## DATA SECTION
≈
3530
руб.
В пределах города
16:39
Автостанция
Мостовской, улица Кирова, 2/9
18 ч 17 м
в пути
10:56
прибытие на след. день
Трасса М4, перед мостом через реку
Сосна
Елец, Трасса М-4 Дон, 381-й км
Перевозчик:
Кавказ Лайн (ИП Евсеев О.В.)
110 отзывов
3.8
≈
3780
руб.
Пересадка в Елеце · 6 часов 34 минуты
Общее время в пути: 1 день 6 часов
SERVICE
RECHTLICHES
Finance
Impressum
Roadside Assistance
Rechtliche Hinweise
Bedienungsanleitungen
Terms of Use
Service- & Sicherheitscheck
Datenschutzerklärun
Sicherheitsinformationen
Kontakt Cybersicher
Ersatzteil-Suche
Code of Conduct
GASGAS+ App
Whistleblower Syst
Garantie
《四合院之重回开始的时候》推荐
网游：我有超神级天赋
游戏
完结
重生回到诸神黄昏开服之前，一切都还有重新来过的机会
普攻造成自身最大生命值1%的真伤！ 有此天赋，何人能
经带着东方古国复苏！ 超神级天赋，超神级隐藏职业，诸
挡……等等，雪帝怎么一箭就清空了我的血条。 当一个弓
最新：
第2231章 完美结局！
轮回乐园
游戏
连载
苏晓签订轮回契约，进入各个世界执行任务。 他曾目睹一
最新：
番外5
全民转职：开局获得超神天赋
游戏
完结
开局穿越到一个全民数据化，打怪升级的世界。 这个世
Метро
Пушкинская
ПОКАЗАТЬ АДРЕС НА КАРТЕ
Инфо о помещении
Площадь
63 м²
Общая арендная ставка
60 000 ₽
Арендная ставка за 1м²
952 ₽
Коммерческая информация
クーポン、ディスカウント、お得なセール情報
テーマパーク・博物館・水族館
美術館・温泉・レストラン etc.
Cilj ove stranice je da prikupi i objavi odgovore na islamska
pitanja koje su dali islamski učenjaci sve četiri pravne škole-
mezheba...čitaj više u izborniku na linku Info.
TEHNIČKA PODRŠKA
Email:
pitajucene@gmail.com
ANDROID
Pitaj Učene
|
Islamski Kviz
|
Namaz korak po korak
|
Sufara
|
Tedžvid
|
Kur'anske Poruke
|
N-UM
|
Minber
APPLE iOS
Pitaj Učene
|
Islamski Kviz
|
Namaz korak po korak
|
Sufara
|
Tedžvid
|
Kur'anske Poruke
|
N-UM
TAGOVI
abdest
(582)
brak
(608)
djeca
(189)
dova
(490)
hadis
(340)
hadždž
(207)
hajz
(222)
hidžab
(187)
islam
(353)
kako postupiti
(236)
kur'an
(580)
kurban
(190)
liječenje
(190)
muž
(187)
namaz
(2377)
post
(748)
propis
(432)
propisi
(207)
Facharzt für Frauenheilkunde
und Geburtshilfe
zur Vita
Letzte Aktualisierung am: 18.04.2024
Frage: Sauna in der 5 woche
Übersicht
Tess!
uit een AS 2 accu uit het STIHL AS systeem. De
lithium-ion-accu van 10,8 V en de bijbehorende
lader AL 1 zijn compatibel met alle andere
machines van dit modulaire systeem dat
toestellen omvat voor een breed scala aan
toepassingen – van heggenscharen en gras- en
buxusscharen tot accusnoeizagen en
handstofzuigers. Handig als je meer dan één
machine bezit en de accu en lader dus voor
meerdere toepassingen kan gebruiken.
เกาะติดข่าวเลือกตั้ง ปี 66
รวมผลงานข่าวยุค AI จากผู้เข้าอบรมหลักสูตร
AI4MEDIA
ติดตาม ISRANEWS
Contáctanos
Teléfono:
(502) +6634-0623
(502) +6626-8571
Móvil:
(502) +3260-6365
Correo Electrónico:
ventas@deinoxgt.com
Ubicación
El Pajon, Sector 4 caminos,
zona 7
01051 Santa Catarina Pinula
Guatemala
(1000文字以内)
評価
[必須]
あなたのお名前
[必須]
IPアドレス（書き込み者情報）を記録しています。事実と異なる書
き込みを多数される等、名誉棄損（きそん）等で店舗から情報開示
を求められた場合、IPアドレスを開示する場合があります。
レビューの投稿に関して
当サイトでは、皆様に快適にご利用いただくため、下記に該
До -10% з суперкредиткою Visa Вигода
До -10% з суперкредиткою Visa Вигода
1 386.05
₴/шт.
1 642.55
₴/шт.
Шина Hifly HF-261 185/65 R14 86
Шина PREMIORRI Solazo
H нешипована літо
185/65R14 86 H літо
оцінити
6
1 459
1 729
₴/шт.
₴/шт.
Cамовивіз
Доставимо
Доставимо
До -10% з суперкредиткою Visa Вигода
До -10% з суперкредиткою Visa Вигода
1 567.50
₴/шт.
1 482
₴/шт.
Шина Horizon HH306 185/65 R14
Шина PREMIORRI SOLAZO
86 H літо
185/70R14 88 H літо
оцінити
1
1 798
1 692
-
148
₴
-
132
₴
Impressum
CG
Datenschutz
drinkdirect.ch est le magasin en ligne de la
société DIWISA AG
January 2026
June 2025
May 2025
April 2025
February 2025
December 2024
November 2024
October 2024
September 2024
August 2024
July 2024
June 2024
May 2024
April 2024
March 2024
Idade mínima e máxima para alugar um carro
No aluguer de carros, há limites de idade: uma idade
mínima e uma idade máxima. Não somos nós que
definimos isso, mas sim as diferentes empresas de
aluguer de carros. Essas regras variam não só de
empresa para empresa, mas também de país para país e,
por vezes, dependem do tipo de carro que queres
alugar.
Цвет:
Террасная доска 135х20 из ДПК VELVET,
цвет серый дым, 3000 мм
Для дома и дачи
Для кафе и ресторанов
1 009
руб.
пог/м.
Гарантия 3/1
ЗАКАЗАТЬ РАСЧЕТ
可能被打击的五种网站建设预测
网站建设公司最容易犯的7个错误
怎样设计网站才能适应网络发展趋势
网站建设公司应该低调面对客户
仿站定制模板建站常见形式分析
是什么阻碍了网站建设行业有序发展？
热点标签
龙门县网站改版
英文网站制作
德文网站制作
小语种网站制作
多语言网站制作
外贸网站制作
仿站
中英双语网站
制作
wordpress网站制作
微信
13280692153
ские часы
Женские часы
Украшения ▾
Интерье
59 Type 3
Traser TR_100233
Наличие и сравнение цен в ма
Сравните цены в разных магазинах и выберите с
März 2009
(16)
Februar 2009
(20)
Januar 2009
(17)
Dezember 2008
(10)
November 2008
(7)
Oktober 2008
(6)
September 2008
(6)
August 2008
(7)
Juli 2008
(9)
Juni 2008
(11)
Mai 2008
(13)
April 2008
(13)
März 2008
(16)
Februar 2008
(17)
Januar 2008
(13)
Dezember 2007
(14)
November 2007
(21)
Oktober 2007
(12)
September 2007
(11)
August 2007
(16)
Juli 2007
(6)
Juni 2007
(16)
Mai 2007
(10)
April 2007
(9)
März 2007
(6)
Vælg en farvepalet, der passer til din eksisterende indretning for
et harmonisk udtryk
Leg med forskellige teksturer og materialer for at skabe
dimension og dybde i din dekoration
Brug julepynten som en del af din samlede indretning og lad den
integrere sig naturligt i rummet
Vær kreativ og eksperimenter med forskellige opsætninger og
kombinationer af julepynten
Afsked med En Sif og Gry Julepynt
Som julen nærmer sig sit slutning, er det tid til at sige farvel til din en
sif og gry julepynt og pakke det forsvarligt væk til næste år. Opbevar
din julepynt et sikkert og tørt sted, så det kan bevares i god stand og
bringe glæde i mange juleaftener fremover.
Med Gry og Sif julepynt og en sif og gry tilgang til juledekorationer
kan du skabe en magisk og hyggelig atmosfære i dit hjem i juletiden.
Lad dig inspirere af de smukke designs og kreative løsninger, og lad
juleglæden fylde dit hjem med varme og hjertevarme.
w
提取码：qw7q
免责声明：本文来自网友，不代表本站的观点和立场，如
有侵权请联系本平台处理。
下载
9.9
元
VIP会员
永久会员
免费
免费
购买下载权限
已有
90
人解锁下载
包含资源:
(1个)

## TASK INSTRUCTIONS
For this exercise, find all lines in the records containing the word "Трасса" and copy them.

## ANSWER SECTION
Трасса М4, перед мостом через реку
Елец, Трасса М-4 Дон, 381-й км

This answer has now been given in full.